GM's culture of unaccountability

Everything you need to know about the auto giant's recent failures, in four paragraphs

Barra
(Image credit: (Mark Wilson/Getty Images))

Now we know where General Motors went wrong, said Max Nisen at Quartz. The National Highway Traffic Safety Administration released a 315-page report last week on the circumstances that led to GM's botched ignition-switch recall, and it's a doozy. The report reveals slow and inadequate investigations, "an intense focus" on cost control over customer safety, and a corporate culture that "emphasized deferring responsibility, instead of taking it on." But GM's biggest failure may have been the lack of oversight, as the company allowed rogue engineers to "make decisions and changes that cost lives and caused injury." Employee autonomy is great, but it "only works when there's accountability and transparency."
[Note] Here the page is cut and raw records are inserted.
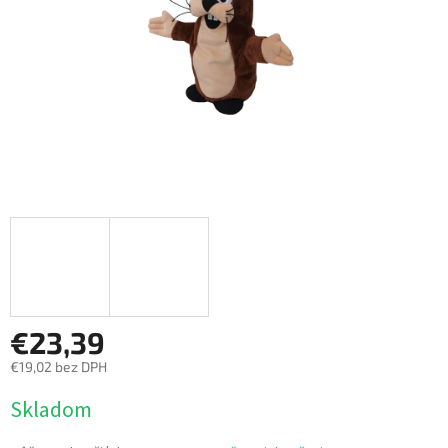
€23,39
€19,02 bez DPH
Jednotková
Skladom
cena: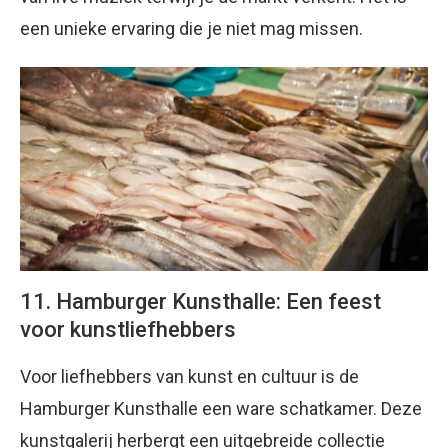
een unieke ervaring die je niet mag missen.
11. Hamburger Kunsthalle: Een feest
voor kunstliefhebbers
Voor liefhebbers van kunst en cultuur is de
Hamburger Kunsthalle een ware schatkamer. Deze
kunstgalerij herbergt een uitgebreide collectie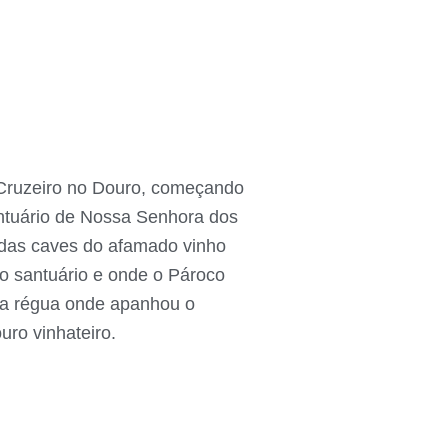
 Cruzeiro no Douro, começando
antuário de Nossa Senhora dos
 das caves do afamado vinho
o santuário e onde o Pároco
 da régua onde apanhou o
ro vinhateiro.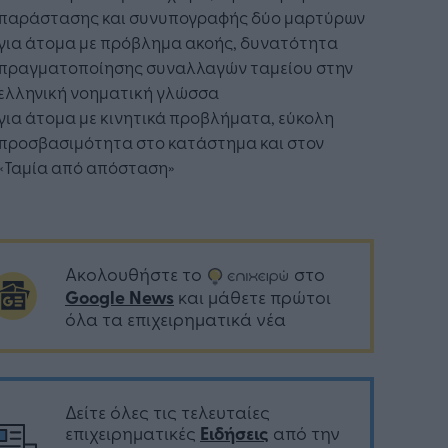
παράστασης και συνυπογραφής δύο μαρτύρων
για άτομα με πρόβλημα ακοής, δυνατότητα
πραγματοποίησης συναλλαγών ταμείου στην
ελληνική νοηματική γλώσσα
για άτομα με κινητικά προβλήματα, εύκολη
προσβασιμότητα στο κατάστημα και στον
«Ταμία από απόσταση»
Ακολουθήστε το
στο
Google News
και μάθετε πρώτοι
όλα τα επιχειρηματικά νέα
Δείτε όλες τις τελευταίες
επιχειρηματικές
Ειδήσεις
από την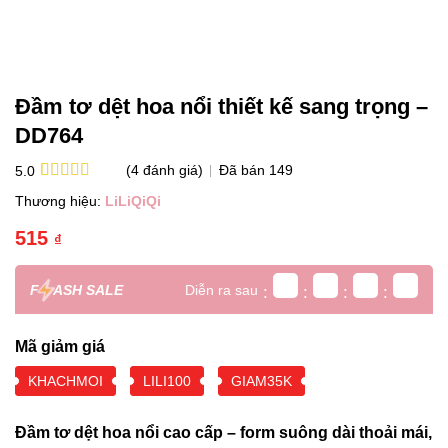
Đầm tơ dệt hoa nổi thiết kế sang trọng –
DD764
(
4
đánh giá)
Đã bán
149
5.0
5.0
4
trên 5
Thương hiệu:
LiLiQiQi
dựa trên
đánh giá
515
₫
Diễn ra sau
F
ASH SALE
:
:
:
:
Mã giảm giá
KHACHMOI
LILI100
GIAM35K
Đầm tơ dệt hoa nổi cao cấp – form suông dài thoải mái,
If you're looking for more transparency, don't count on finding it, said Edward Niedermeyer at Bloomberg View. GM is between a rock and a hard place. Yes, the automaker has to "regain the public's trust after waiting more than a decade to recall a deadly defect." But it also has to guard against "as much liability and public relations fallout as possible." And by not releasing the results of its own internal investigation, GM has already "opted to err on the side of caution rather than accountability." That could become a real obstacle as CEO Mary Barra works to remake GM's image. And while Barra claims she wants to reform the company's culture, her "professed shock" is tough to reconcile with the executive depicted in the report who blithely describes customs like the "GM nod: when everyone nods in agreement...but then leaves the room with no intention to follow through."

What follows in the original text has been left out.